We have an 11 node Hadoop cluster running 20.2 that has been in production for 15 months now. The system is used to process log files that are ingested daily, and the oldest files in the HDFS are deleted to free up space as needed, typically when the free space is less than 10% (the delete is done using 'hadoop fs -rmr' on the parent directory of the files to be deleted). When the HDFS was originally built it had 1TB of 'Non DFS' space out of the 20TB total. This 1TB stayed constant for at least the first year the system has been in use.

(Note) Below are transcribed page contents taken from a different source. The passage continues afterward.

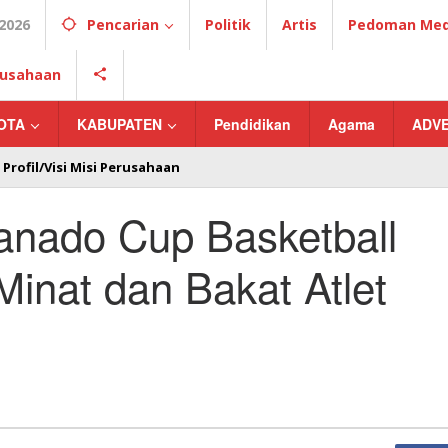
2026
Pencarian
Politik
Artis
Pedoman Medi
erusahaan
OTA
KABUPATEN
Pendidikan
Agama
ADV
Profil/Visi Misi Perusahaan
anado Cup Basketball
inat dan Bakat Atlet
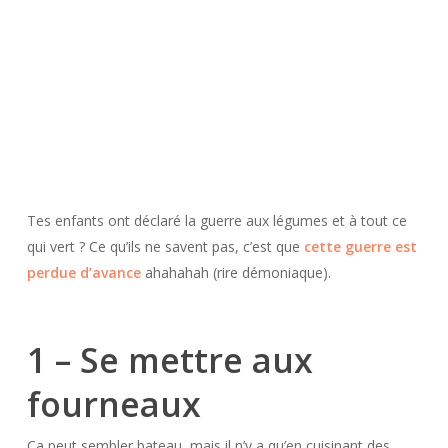
Tes enfants ont déclaré la guerre aux légumes et à tout ce
qui vert ? Ce qu’ils ne savent pas, c’est que
cette guerre est
perdue d’avance
ahahahah (rire démoniaque).
1 – Se mettre aux
fourneaux
Ça peut sembler bateau, mais il n’y a qu’en cuisinant des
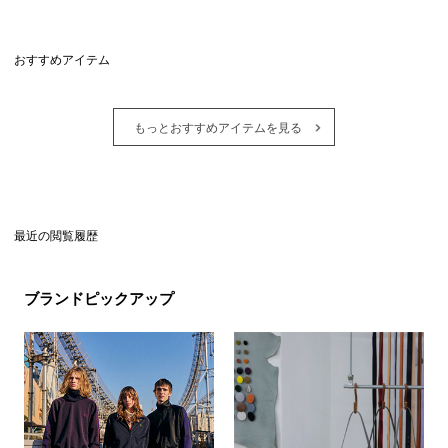
おすすめアイテム
もっとおすすめアイテムを見る
最近の閲覧履歴
ブランドピックアップ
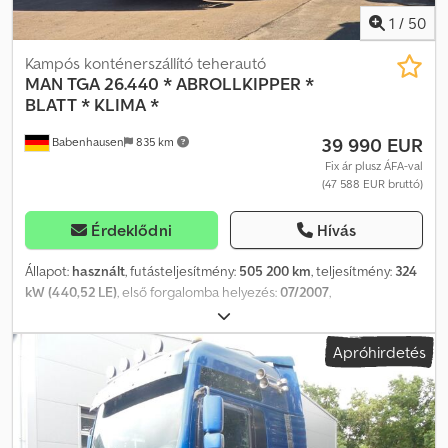
1
/
50
Kampós konténerszállító teherautó
MAN
TGA 26.440 * ABROLLKIPPER *
BLATT * KLIMA *
39 990 EUR
Babenhausen
835 km
Fix ár plusz ÁFA-val
(47 588 EUR bruttó)
Érdeklődni
Hívás
Állapot:
használt
, futásteljesítmény:
505 200 km
, teljesítmény:
324
kW (440,52 LE)
, első forgalomba helyezés:
07/2007
,
üzemanyagtípus:
dízel
, össztömeg:
26 000 kg
, tengelyelrendezés:
3 tengely
, hajtástípus:
mechanikai
, kibocsátási osztály:
Euro 5
,
Apróhirdetés
teljes hossz:
8 700 mm
, teljes szélesség:
2 550 mm
, teljes
magasság:
3 200 mm
, Gyártási év:
2007
, Felszereltség:
ABS,
elektronikus stabilitásprogram (ESP), légkondicionálás,
állófűtés
, MAN TGA 26.440 – TIPPELPLATFORMÚS RAKODÓ –
LEVÉLSPRUGÓS – KLÍMA – JÁRMŰTÖRTÉNET * Szervizben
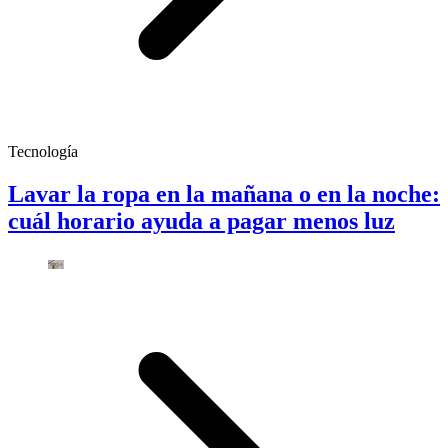
Tecnología
Lavar la ropa en la mañana o en la noche:
cuál horario ayuda a pagar menos luz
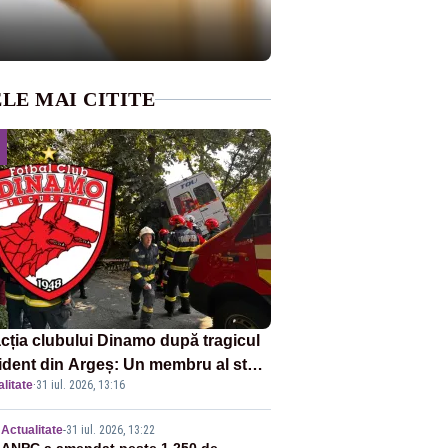
LE MAI CITITE
cția clubului Dinamo după tragicul
ident din Argeș: Un membru al staff-
litate
·
31 iul. 2026, 13:16
i medical a murit, antrenorul Adrian
otan este în spital
Actualitate
-
31 iul. 2026, 13:22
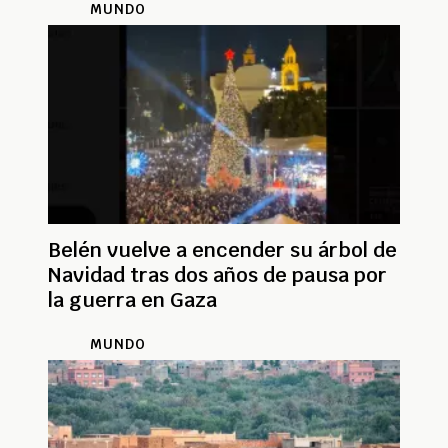
MUNDO
Belén vuelve a encender su árbol de
Navidad tras dos años de pausa por
la guerra en Gaza
MUNDO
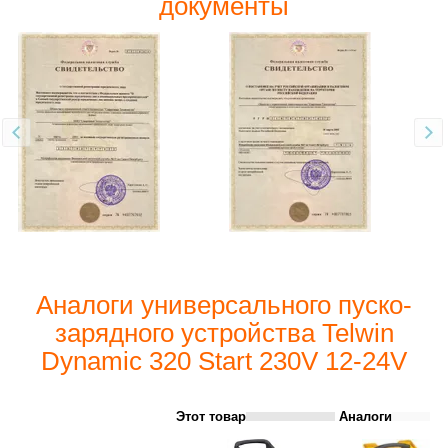
документы
Аналоги универсального пуско-
зарядного устройства Telwin
Dynamic 320 Start 230V 12-24V
Этот товар
Аналоги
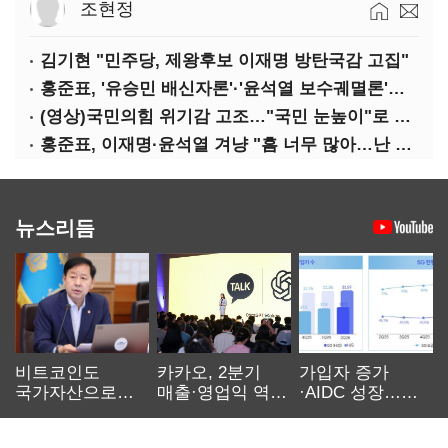
조현정
김기현 "민주당, 제왕후보 이재명 방탄국감 고집"
홍준표, '유승민 배신자론'·'윤석열 보수궤멸론'으로 TK 공략
(영상)국민의힘 위기감 고조…"국민 눈높이"로 곽상도 압박
홍준표, 이재명·윤석열 겨냥 "흠 너무 많아…난 털릴 게 없다"
뉴스리듬
비트코인도
카카오, 2분기
가입자 증가
국가자산으로…'
매출·영업익 역대
·AIDC 성장…
보관·평가·처분'
최대…에이전트
SKT 2분기 성장
기준은 숙제
AI 수익화 관건
본궤도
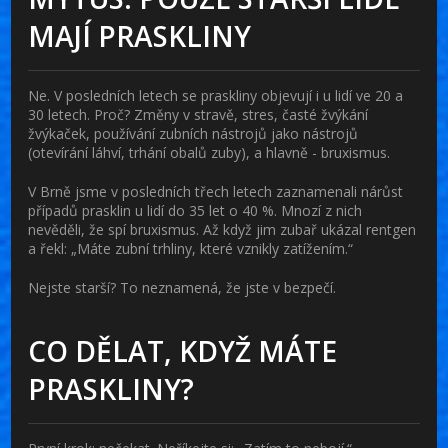
MAJÍ PRASKLINY
Ne. V posledních letech se praskliny objevují i u lidí ve 20 a
30 letech. Proč? Změny v stravě, stres, časté žvýkání
žvýkaček, používání zubních nástrojů jako nástrojů
(otevírání láhví, trhání obalů zuby), a hlavně - bruxismus.
V Brně jsme v posledních třech letech zaznamenali nárůst
případů prasklin u lidí do 35 let o 40 %. Mnozí z nich
nevěděli, že spí bruxismus. Až když jim zubař ukázal rentgen
a řekl: „Máte zubní trhliny, které vznikly zatížením.“
Nejste starší? To neznamená, že jste v bezpečí.
CO DĚLAT, KDYŽ MÁTE
PRASKLINY?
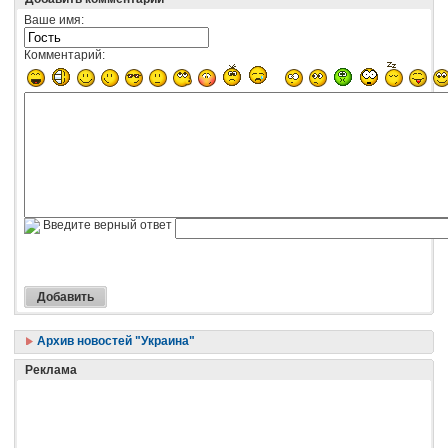
Ваше имя:
Комментарий:
Введите верный ответ
Архив новостей "Украина"
Реклама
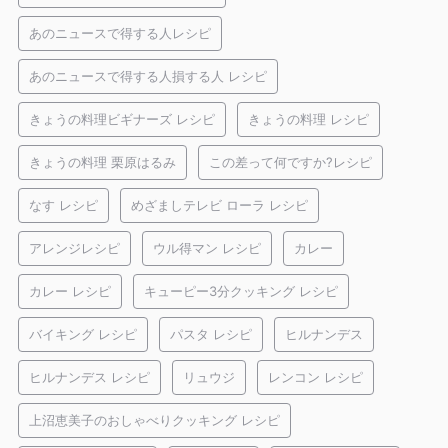
あのニュースで得する人レシピ
あのニュースで得する人損する人 レシピ
きょうの料理ビギナーズ レシピ
きょうの料理 レシピ
きょうの料理 栗原はるみ
この差って何ですか?レシピ
なす レシピ
めざましテレビ ローラ レシピ
アレンジレシピ
ウル得マン レシピ
カレー
カレー レシピ
キューピー3分クッキング レシピ
バイキング レシピ
パスタ レシピ
ヒルナンデス
ヒルナンデス レシピ
リュウジ
レンコン レシピ
上沼恵美子のおしゃべりクッキング レシピ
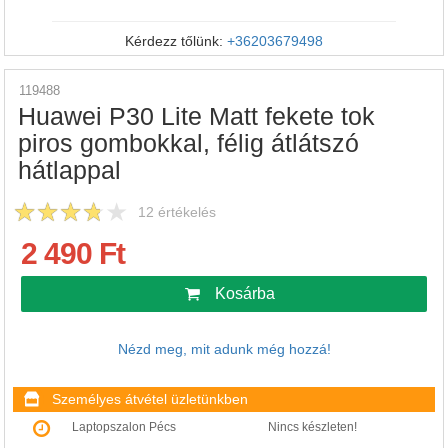
Kérdezz tőlünk:
+36203679498
119488
Huawei P30 Lite Matt fekete tok
piros gombokkal, félig átlátszó
hátlappal
12
értékelés
2 490 Ft
Kosárba
Nézd meg, mit adunk még hozzá!
Személyes átvétel üzletünkben
Laptopszalon Pécs
Nincs készleten!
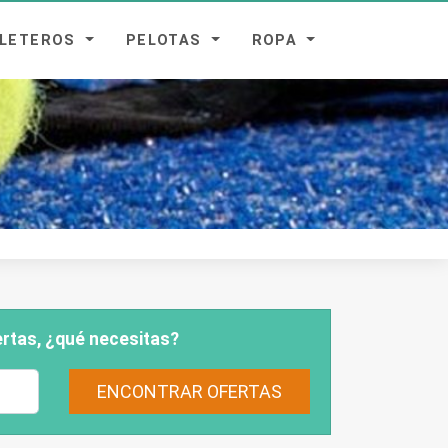
ALETEROS
PELOTAS
ROPA
rtas, ¿qué necesitas?
ENCONTRAR OFERTAS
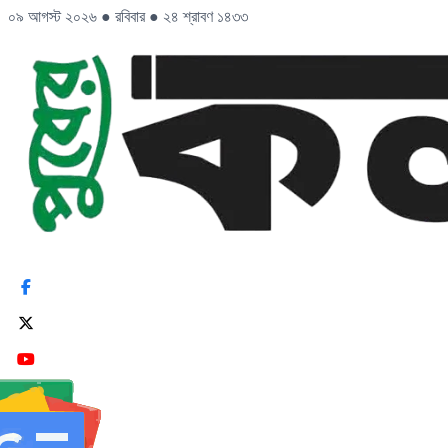
০৯ আগস্ট ২০২৬
●
রবিবার
●
২৪ শ্রাবণ ১৪৩৩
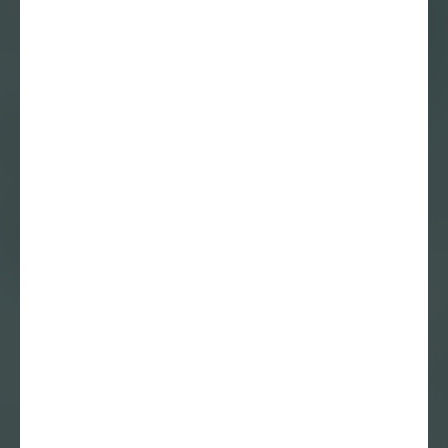
16 september 2020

However over the last few weeks I have seen the 'Non DFS Used' as reported by the NameNode dfshealth.jsp page grow to 2G and rising. The total number of files/directories and blocks in use has remained fairly constant over this time. I am concerned that the Non DFS Used is going to consume more and more of the HDFS if left unchecked. Running fcsk gave "The filesystem under path '/' is HEALTHY".
Questions:
A) What exactly is hadoop reporting as 'Non DFS Used', and how is it calculated? Are these files on the same partition(s) as the HDFS files, but are not actually part of the HDFS?
2) Any ideas on what is driving the growth in Non DFS Used space? I looked for things like growing log files on the datanodes but didn't find anything.
Thanks,
Scott